The major indices pared some of their losses late in the session but remained stuck in the red. The Dow closed down 24.04 points or 0.3 percent at 8,739.02, the NASDAQ closed down 7.05 points or 0.4 percent at 1,853.08 and the S&P 500 closed down 3.28 points or 0.3 percent at 939.15.
In economic news, China will on Thursday provide May data for urban fixed asset investment, imports, exports, trade balance and M2 money supply. FAI is forecast higher by 31 percent on year after the 30.5 percent jump in April. Imports are predicted to shed 22 percent after the 23 percent fall in the previous month, while exports are called lower by 23 percent after the 22.6 percent contraction, the trade balance is seen at a surplus of $14.9 billion after coming in at $13.14 billion a month earlier and M2 is projected higher by 25.9 percent on year after the 26 percent annual jump in April.

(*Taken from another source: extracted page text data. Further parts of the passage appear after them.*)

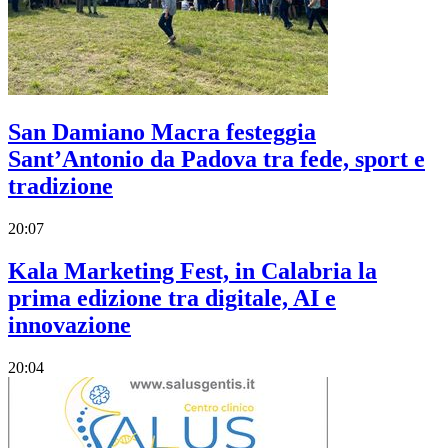
San Damiano Macra festeggia
Sant’Antonio da Padova tra fede, sport e
tradizione
20:07
Kala Marketing Fest, in Calabria la
prima edizione tra digitale, AI e
innovazione
20:04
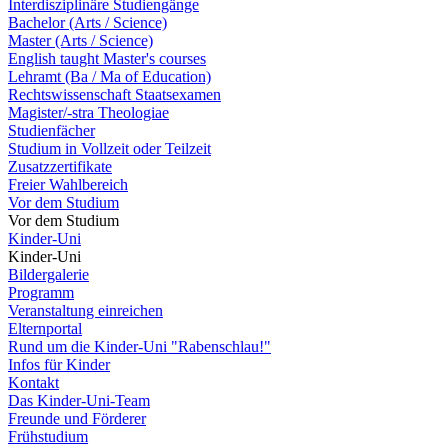
Interdisziplinäre Studiengänge
Bachelor (Arts / Science)
Master (Arts / Science)
English taught Master's courses
Lehramt (Ba / Ma of Education)
Rechtswissenschaft Staatsexamen
Magister/-stra Theologiae
Studienfächer
Studium in Vollzeit oder Teilzeit
Zusatzzertifikate
Freier Wahlbereich
Vor dem Studium
Vor dem Studium
Kinder-Uni
Kinder-Uni
Bildergalerie
Programm
Veranstaltung einreichen
Elternportal
Rund um die Kinder-Uni "Rabenschlau!"
Infos für Kinder
Kontakt
Das Kinder-Uni-Team
Freunde und Förderer
Frühstudium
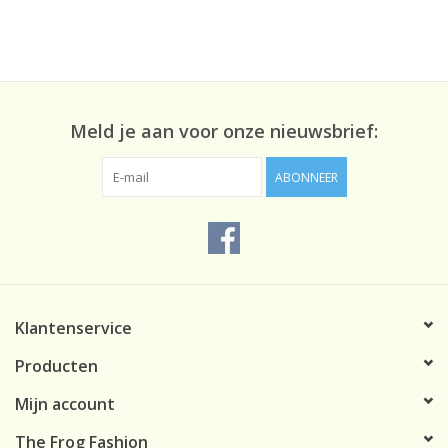
Meld je aan voor onze nieuwsbrief:
ABONNEER
Klantenservice
Producten
Mijn account
The Frog Fashion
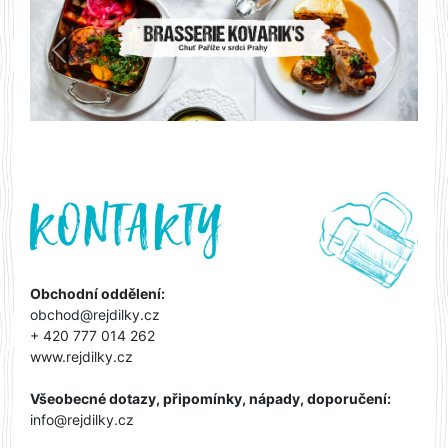
Předchozí
Další
Obchodní oddělení:
obchod@rejdilky.cz
+ 420 777 014 262
www.rejdilky.cz
Všeobecné dotazy, připomínky, nápady, doporučení:
info@rejdilky.cz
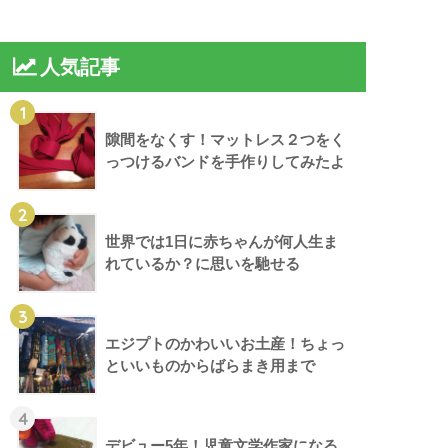
人気記事
1
隙間をなくす！マットレス２つをく
っつけるバンドを手作りしてみたよ
2
世界では1日に赤ちゃんが何人生ま
れているか？に思いを馳せる
3
エジプトのかわいいお土産！ちょっ
といいものからばらまき用まで
4
デビュー5年！児童文学作家になる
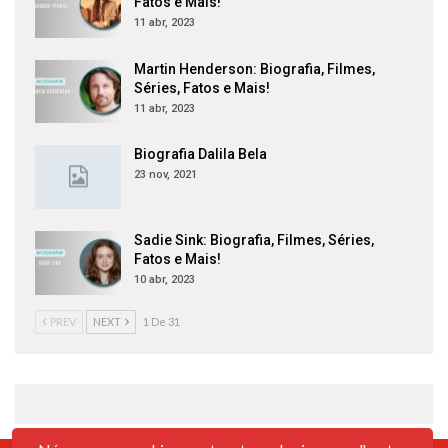
Fatos e Mais!
11 abr, 2023
Martin Henderson: Biografia, Filmes,
Séries, Fatos e Mais!
11 abr, 2023
Biografia Dalila Bela
23 nov, 2021
Sadie Sink: Biografia, Filmes, Séries,
Fatos e Mais!
10 abr, 2023
PREV
NEXT
1 De 31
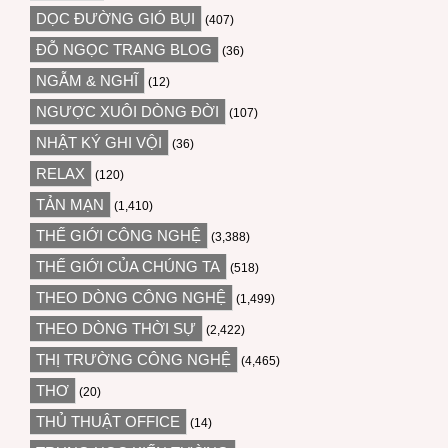
DỌC ĐƯỜNG GIÓ BỤI
(407)
ĐỖ NGỌC TRANG BLOG
(36)
NGẪM & NGHĨ
(12)
NGƯỢC XUÔI DÒNG ĐỜI
(107)
NHẬT KÝ GHI VỘI
(36)
RELAX
(120)
TẢN MẠN
(1,410)
THẾ GIỚI CÔNG NGHỆ
(3,388)
THẾ GIỚI CỦA CHÚNG TA
(518)
THEO DÒNG CÔNG NGHỆ
(1,499)
THEO DÒNG THỜI SỰ
(2,422)
THỊ TRƯỜNG CÔNG NGHỆ
(4,465)
THƠ
(20)
THỦ THUẬT OFFICE
(14)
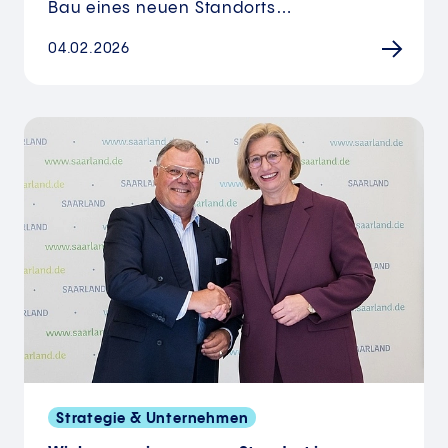
Bau eines neuen Standorts…
04.02.2026
Strategie & Unternehmen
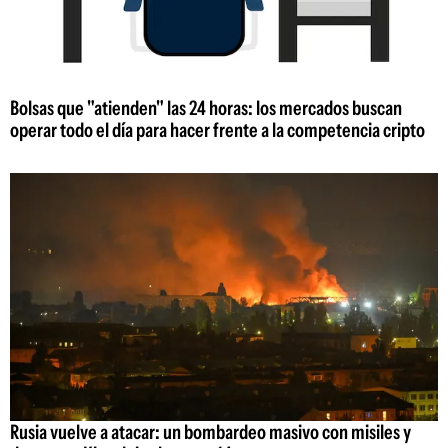
Bolsas que "atienden" las 24 horas: los mercados buscan
operar todo el día para hacer frente a la competencia cripto
Rusia vuelve a atacar: un bombardeo masivo con misiles y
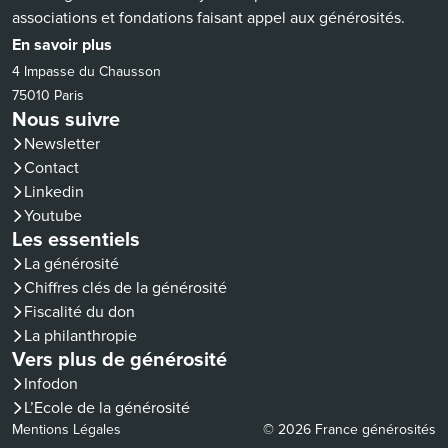
associations et fondations faisant appel aux générosités.
En savoir plus
4 Impasse du Chausson
75010 Paris
Nous suivre
Newsletter
Contact
(nouvelle fenêtre)
Linkedin
(nouvelle fenêtre)
Youtube
Les essentiels
La générosité
Chiffres clés de la générosité
Fiscalité du don
La philanthropie
Vers plus de générosité
(nouvelle fenêtre)
Infodon
(nouvelle fenêtre)
L’Ecole de la générosité
Mentions Légales
© 2026 France générosités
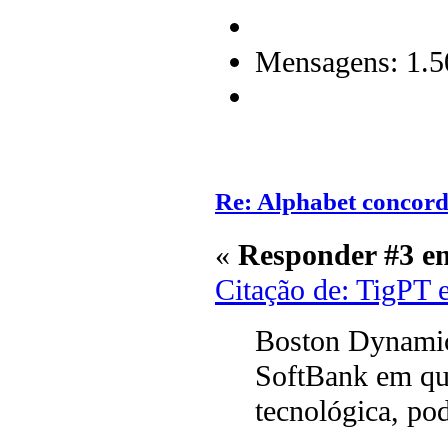
Mensagens: 1.5
Re: Alphabet concor
«
Responder #3 e
Citação de: TigPT 
Boston Dynamics
SoftBank em que
tecnológica, po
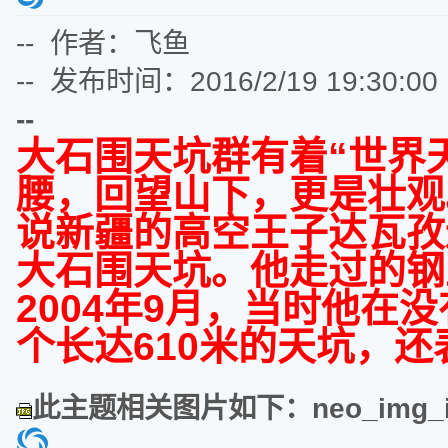
-- 作者：飞鱼
-- 发布时间：2016/2/19 19:30:00
--
大石围天坑群有着“世界
腰，回望山下，更是壮观
说新疆的高空王子达瓦孜
大石围天坑。他走过的钢
2004
年
9
月，当时他在没
个长达
610
米的天坑，还
此主题相关图片如下：neo_img_img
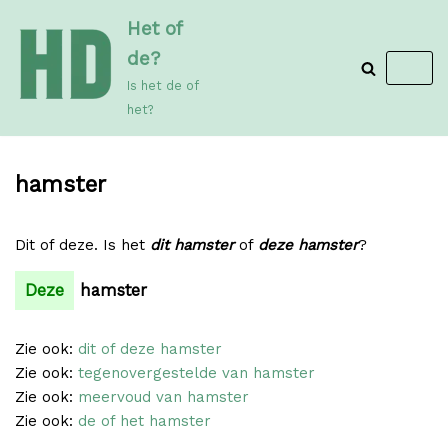
Meteen
Het of
naar
de?
de
Is het de of
inhoud
het?
hamster
Dit of deze. Is het
dit hamster
of
deze hamster
?
Deze
hamster
Zie ook:
dit of deze hamster
Zie ook:
tegenovergestelde van hamster
Zie ook:
meervoud van hamster
Zie ook:
de of het hamster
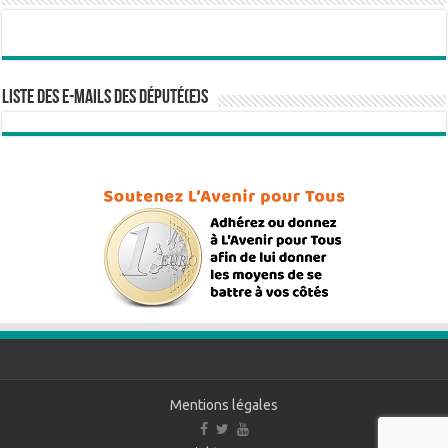
Liste des e-mails des député(e)s
Mentions légales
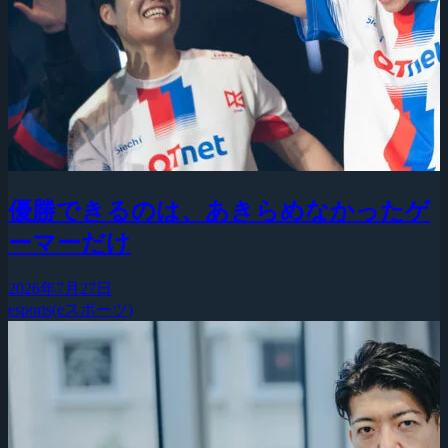
優勝できるのは、あきらめなかったゲ
ーマーだけ
2026年7月27日
esports(eスポーツ)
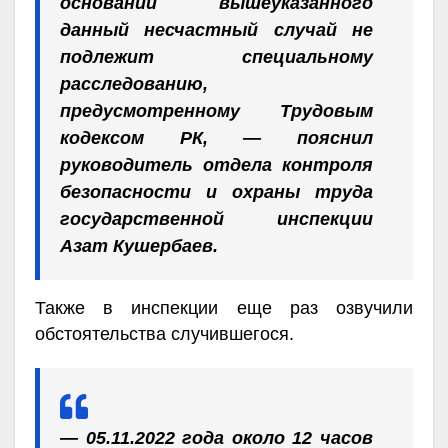
основании вышеуказанного
данный несчастный случай не
подлежит специальному
расследованию,
предусмотренному Трудовым
кодексом РК, — пояснил
руководитель отдела контроля
безопасности и охраны труда
государственной инспекции
Азат Кушербаев.
Также в инспекции еще раз озвучили
обстоятельства случившегося.
— 05.11.2022 года около 12 часов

Also, consumer prices in China were down 1.4 percent on year in May, the National Bureau of Statistics said on Wednesday, falling for the fourth straight month. The data was roughly in line with analyst expectations for a 1.3 percent annual decline following the 1.5 percent fall on year in April. Food prices were down 0.6 percent on year, the data showed, while non-food prices fell 1.7 percent. Excluding food and energy, inflation was down 1.3 percent. On a monthly basis, inflation eased 0.3 percent.
Finally, the NBS also said the producer prices plummeted 7.2 percent on year - worse than forecasts that had called for a decline of 6.9 percent on year after the 6.6 percent annual decline in the previous month. Producer prices are unlikely to bounce back in the near future, the NBS said in a statement on its Web site, since a glut of industrial products is expected to persist in the short term. It was the sixth consecutive month of decline.